常人なら捉えきれない速度でレナに近づき、渾身の一撃を放つ。それをレナは冷静にマチェット1本でアルケミストの斬撃を受け止める。
アルケミスト「なにっ!」
ハイエンドモデルのパワーで斬りかかったのにそれを平然と受け止めるレナに驚くがすぐに頭を切り替えて、少し距離を置いて剣を元の形態に戻す。そして、テレポートでレナの周りを動き回りながら、スピード重視の無数の斬撃を全方位から繰り出す。
レナ(相手は剣とテレポート能力を主軸にした戦闘スタイル・・・蹴りやパンチはしない・・・動きは変則的だけど攻撃は基本的に私の視界の範囲外・・・ということは私にトドメを刺すタイミングは・・・)
アルケミスト(これが噂のS09地区の指揮官か・・・確かに強い。だが、こいつは人間。この連撃を防いでいるんだ。疲れ始めている筈だ)

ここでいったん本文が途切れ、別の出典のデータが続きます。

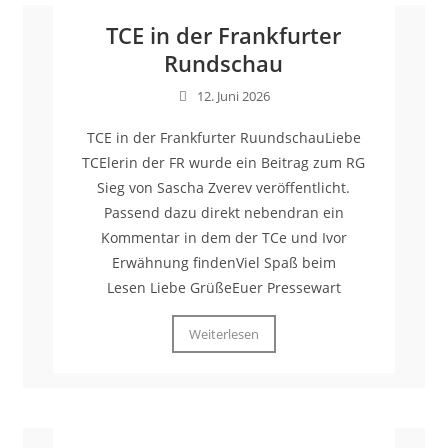
TCE in der Frankfurter
Rundschau
12. Juni 2026
TCE in der Frankfurter RuundschauLiebe
TCElerin der FR wurde ein Beitrag zum RG
Sieg von Sascha Zverev veröffentlicht.
Passend dazu direkt nebendran ein
Kommentar in dem der TCe und Ivor
Erwähnung findenViel Spaß beim
Lesen Liebe GrüßeEuer Pressewart
Weiterlesen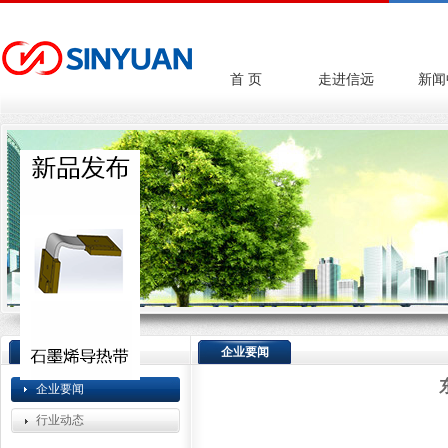
首 页
走进信远
新闻
新闻中心
企业要闻
企业要闻
行业动态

マチェット1本で攻撃をいなしながら、アルケミストの戦闘スタイルを冷静に分析するレナとレナの高い戦闘能力に感心するアルケミスト。
一瞬レナは体勢を崩した。
アルケミスト(取った!)
勝利を確信したアルケミストは最大限のパワーで干将を振りかぶる。
レナはそれを見切って、ガバメントで干将を持つ左手を撃って、パリィ、体勢を崩したアルケミストの心臓にマチェットを突き立てた。
アルケミスト「な・・何故だ」
アルケミストは血を吐いて、倒れる。
レナ「テレポートと剣に頼り過ぎてるのよ。それと攻め過ぎて戦闘スタイルがパターン化してるの。だから、パリィを食らうのよ」
そう言って、レナはガバメントの銃口をアルケミストの頭に向ける。
レナ「でも、剣術は悪くなかったわ。いいセンスよ」
アルケミスト「いい・・・センス」
その言葉を最後にアルケミストはガバメントの銃弾で機能を停止した。
アルケミストに突き刺さったマチェットを抜いて、空を見上げると5機のトランスポートと無数のハンターキラーエリアルが待機していた。
ターミネーター[指揮官聞こえるか? スカイネット軍ただいま到着だ]
レナ[了解、スカイネット軍攻撃開始]
レナの一声でスカイネット軍は鉄血に攻撃を開始した。